Net: a transient poison self-heals with one restart; a persistent one is bounded by the same protection the fatal-listener path already uses.

Testing

• redb_poison_classifier_is_precise — produces real redb errors via a fault-injecting StorageBackend (a genuine StorageError::Io, then PreviousIo once redb latches the poison flag) and asserts they classify as poison; asserts the synthetic Io(InvalidData) malformed-row error does not (the false-positive guard); asserts a benign table-open error is not poison. Variant-based, so it can't drift with redb wording.
• poisoned_redb_takes_recovery_path_benign_does_not — end-to-end: a benign not-found does not trigger recovery; the poisoning write (commit-time I/O) takes the recovery path on the same op; a subsequent poisoned write does too (observed via a test counter; abort is opt-in and off in tests, so it returns instead of exiting).
• redb_poison_exit_reuses_crash_loop_bounded_codes / redb_poison_abort_is_opt_in — pin the counted-vs-burst-exempt exit-code interaction (a re-poison within 60s uses the counted code) and the opt-in default.

cargo fmt, cargo clippy --locked -- -D warnings, and the redb + p2p_impl test suites are green. Codex review (--base origin/main) run across three iterations; its two findings (read-path and commit-time coverage) are fixed and the final pass is clean.

Deploying

This needs a release to reach live nodes; build + PR + review only here. It interacts with the crash-loop protection as described above, so it should ride a normal release (no special rollout).

Closes #4604

🤖 Generated with Claude Code

[AI-assisted - Claude]

[github-actions]

Rule Review: No issues found

Rules checked: git-workflow.md, code-style.md, testing.md, contracts.md
Files reviewed: 5

Summary

This PR adds opt-in process-exit-for-restart when redb's in-memory poison flag is tripped by a transient I/O error, and is a clean fix: PR with comprehensive regression tests.

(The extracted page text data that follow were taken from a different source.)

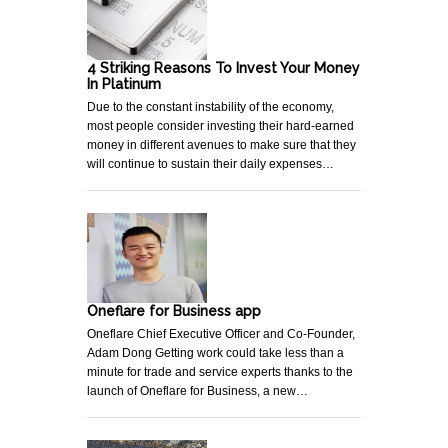
4 Striking Reasons To Invest Your Money
In Platinum
Due to the constant instability of the economy,
most people consider investing their hard-earned
money in different avenues to make sure that they
will continue to sustain their daily expenses…
Oneflare for Business app
Oneflare Chief Executive Officer and Co-Founder,
Adam Dong Getting work could take less than a
minute for trade and service experts thanks to the
launch of Oneflare for Business, a new…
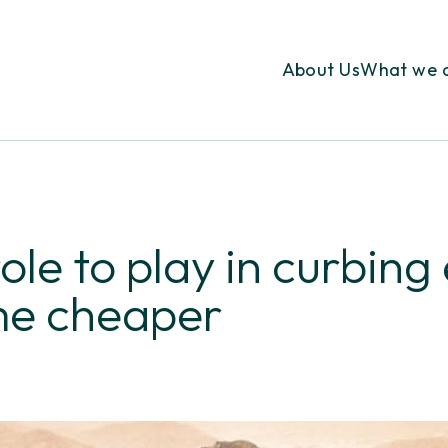
About Us
What we 
ole to play in curbing
me cheaper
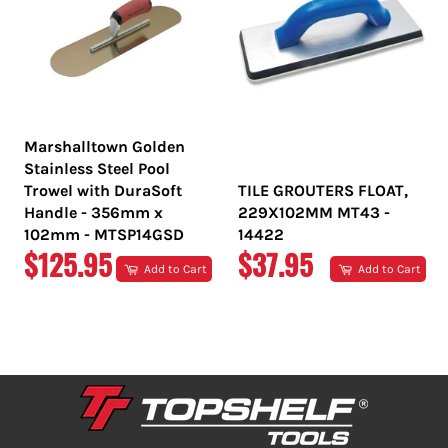
Marshalltown Golden
Stainless Steel Pool
Trowel with DuraSoft
TILE GROUTERS FLOAT,
Handle - 356mm x
229X102MM MT43 -
102mm - MTSP14GSD
14422
REGULAR
REGULAR
$125.95
$37.95
Add to Cart
Add to Cart
PRICE
PRICE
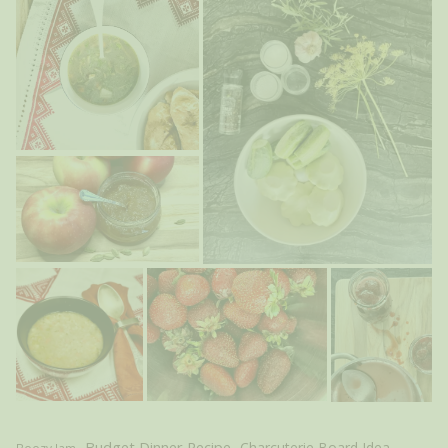
Budget Dinner Recipe
Charcuterie Board Idea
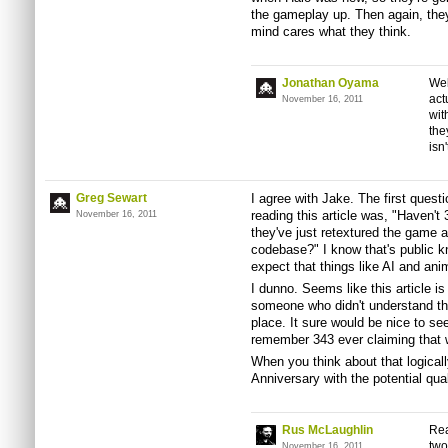
the gameplay up. Then again, they'
mind cares what they think.
Jonathan Oyama
Wel
act
November 16, 2011
wit
the
isn
Greg Sewart
I agree with Jake. The first ques
reading this article was, "Haven't 
November 16, 2011
they've just retextured the game 
codebase?" I know that's public 
expect that things like AI and ani
I dunno. Seems like this article is
someone who didn't understand the 
place. It sure would be nice to see a
remember 343 ever claiming that 
When you think about that logical
Anniversary with the potential qual
Rus McLaughlin
Rea
two
November 16, 2011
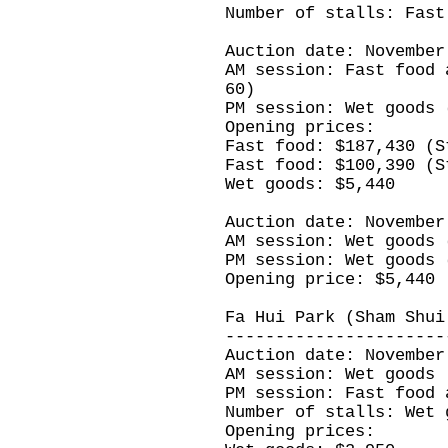
Number of stalls: Fast
Auction date: November
AM session: Fast food 
60)
PM session: Wet goods 
Opening prices:
Fast food: $187,430 (S
Fast food: $100,390 (S
Wet goods: $5,440
Auction date: November
AM session: Wet goods 
PM session: Wet goods 
Opening price: $5,440
Fa Hui Park (Sham Shui
----------------------
Auction date: November
AM session: Wet goods
PM session: Fast food 
Number of stalls: Wet 
Opening prices:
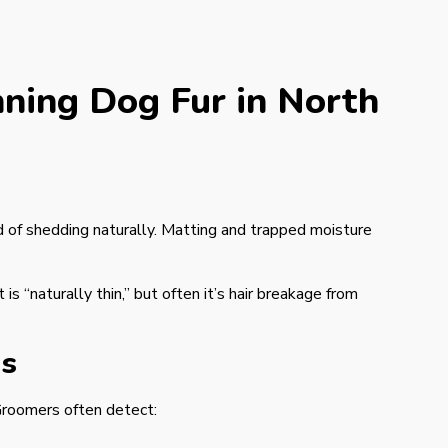
ning Dog Fur in North
d of shedding naturally. Matting and trapped moisture
 “naturally thin,” but often it’s hair breakage from
es
 Groomers often detect:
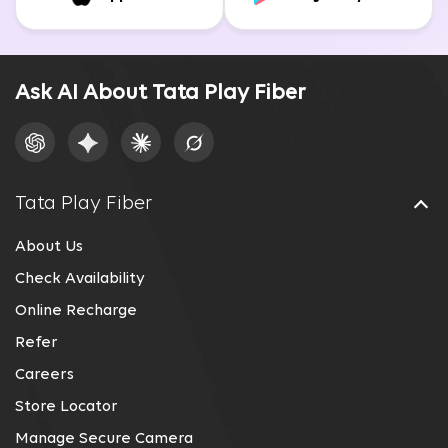
Ask AI About Tata Play Fiber
Tata Play Fiber
About Us
Check Availability
Online Recharge
Refer
Careers
Store Locator
Manage Secure Camera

Regression tests present (testing.md requirement): Four new tests are added:

• redb_poison_classifier_is_precise — tests all three classifier functions against real redb error variants (via fault-injecting backend), plus the synthetic Io(InvalidData) false-positive case
• poisoned_redb_takes_recovery_path_benign_does_not — end-to-end: benign not-found does NOT trigger recovery; commit-time poison DOES; subsequent begin_write poison DOES; read-path poison via read_guarded DOES
• redb_poison_exit_reuses_crash_loop_bounded_codes — boundary conditions at 0/1/30/59s (fast-crash) and MIN_HEALTHY_UPTIME_FOR_UPDATE_EXIT (burst-exempt)
• redb_poison_abort_is_opt_in — default-off behavior

No .unwrap() in new production code (code-style.md): All new infrastructure methods (begin_write, begin_read, route_txn_error, route_redb_error, read_guarded, commit_guarded) use explicit match/map_err/?. The pre-existing .unwrap() calls inside load_all_delegate_index / load_all_secrets_index are only reached after a preceding length-check guard and are unchanged from before this PR.

Instant::now usage: The std::time::Instant::now at p2p_impl.rs:168 measures real process uptime for crash-loop exit-code selection — the correct tool for this purpose and consistent with the existing fatal_listener_exit_code pattern in the same file. Per review instructions, banned-API patterns are enforced by the Rule Lint CI grep and not re-reported here.

Commit messages: All follow conventional commits format. All explain the why in commit bodies.

Contracts module (contracts.md): Changes are confined to the storage backend (redb.rs) and do not touch WASM execution, state merge logic, or host-function registration.

No rule violations detected.

---

Rule review against .claude/rules/. WARNING findings block merge.